Soprattutto sullo shintoismo, la religione nativa del Giappone che racchiude la loro mitologia, e sugli emaki, la narrativa illustrata giapponese antesignana dei moderni manga, mi stupisco ancora dell’assenza di informazione, che purtroppo mi conferma la mia sensazione che la popolarità dei manga e degli anime non si traduca in un pieno interesse del mondo culturale nipponico.
Per chi fosse interessato:
https://www.facebook.com/pg/emakimono/photos/?tab=albums
Quanto ha influito l’animazione Giapponese, sul interesse collettivo, alla cultura Nipponica.
Il mio interesse sulla cultura nipponica è più legato alla cultura classica. Leggo manga e guardo regolarmente sia anime che dorama, ma ciò che mi ha avvicinato maggiormente ad approfondire la cultura giapponese è stata la mia passione per lo shogi (scacchi giapponesi): lo shogi ha rafforzato ciò che anime e manga mi avevano trasmesso, ovvero la visione di un paese meno materialista rispetto all’ occidente, ma pure di una nazione che ha ancora una sua identità popolare, e che spero continuerà a conservare in questo mondo globalizzato.
Stai lavorando a qualche nuovo progetto?
Sto avviando altri progetti, ma non posso ancora rivelare molto: posso solo anticiparti che sto avviando la produzione di un film spagnolo e di una serie tv americana, ma pure che presto mi vedrai coinvolto anche in ambito editoriale.

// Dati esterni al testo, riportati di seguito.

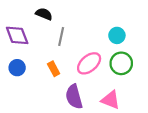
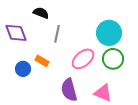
cyan circle: (117, 35) -> (109, 33), size x1.6
blue circle: (17, 68) -> (23, 69), moved
orange rectangle: (54, 69) -> (42, 61), moved, turned -32

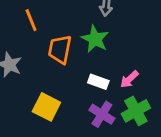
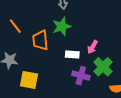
green star: (95, 39) -> (62, 27), turned -30
yellow square: (46, 107) -> (29, 80), moved

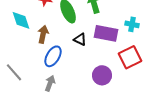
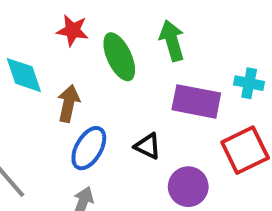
black triangle: (80, 39) -> (148, 146), moved

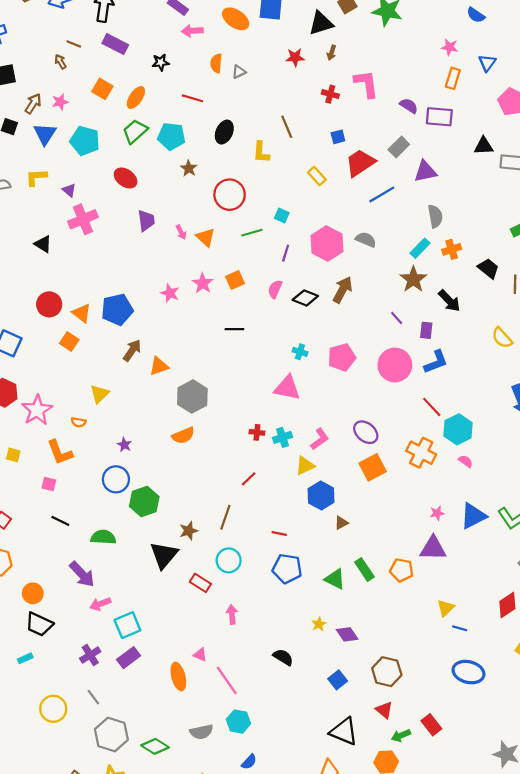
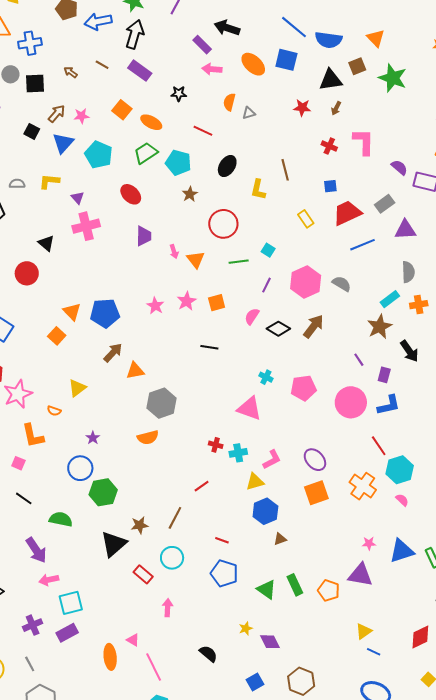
brown arrow: (60, 62) -> (71, 72), moved, turned -32
orange ellipse: (136, 98) -> (151, 122), turned 75
red circle: (49, 304) -> (27, 273), moved

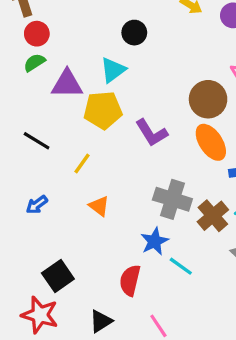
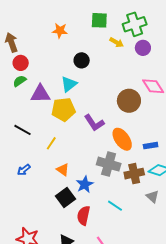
orange ellipse: (211, 142) -> (122, 139), moved
brown cross: (213, 216) -> (134, 174), turned 30
blue star: (154, 241) -> (85, 184), moved
black square: (58, 276) -> (65, 198), moved

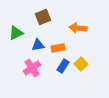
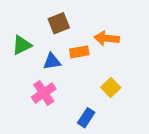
orange rectangle: (58, 48) -> (79, 52), moved
blue rectangle: (63, 66) -> (86, 118), moved

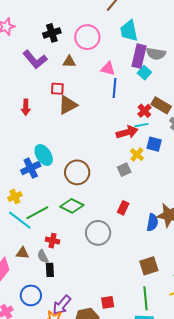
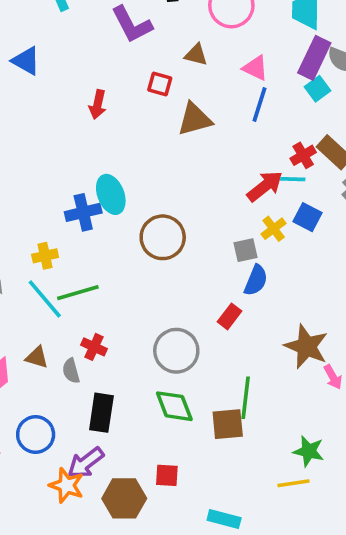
brown triangle: (69, 62) -> (196, 55), moved
brown triangle: (68, 105) -> (195, 119), moved
red arrow: (127, 132) -> (265, 186), turned -35
green diamond: (72, 206) -> (174, 406), moved, turned 30
blue semicircle: (152, 222) -> (256, 280), moved
brown square: (149, 266) -> (228, 424), moved
black rectangle: (50, 270) -> (101, 413), moved, size x1.5
green line: (145, 298) -> (246, 398), moved

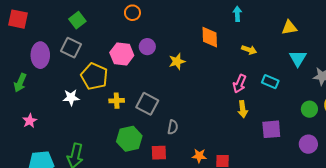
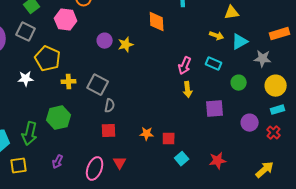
purple circle: (147, 47) -> (105, 41), moved
yellow arrow: (249, 50) -> (217, 36), moved
pink hexagon: (122, 54) -> (66, 20), moved
cyan triangle: (298, 58) -> (240, 42), turned 30
green circle: (309, 109) -> (239, 83), moved
gray semicircle: (173, 127) -> (110, 106), moved
green hexagon: (129, 139) -> (59, 118), moved

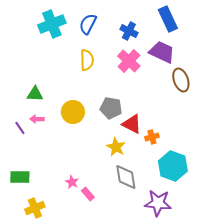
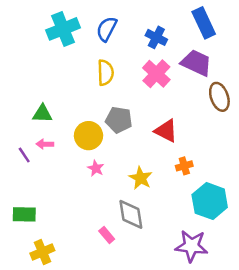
gray pentagon: (111, 108) -> (119, 120), moved
red triangle: (132, 124) -> (166, 131), moved
gray diamond: (126, 177) -> (131, 214), moved
pink star: (72, 182) -> (96, 168), moved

E poi, c’è sempre la produzione di Black Death: the Series, tratto dall’omonimo fumetto di Andrea Gallo Lassere; il regista Luca Brucculeri e il cast tecnico di Filmika stanno completando il montaggio del pilota.
Vuoi fare un saluto ai lettori di Mondo Japan.
Amici di Mondo Japan, vi ringrazio per il tempo dedicatomi e spero mi seguirete nelle mie prossime avventure!
Grazie per la tua disponibilità. A presto.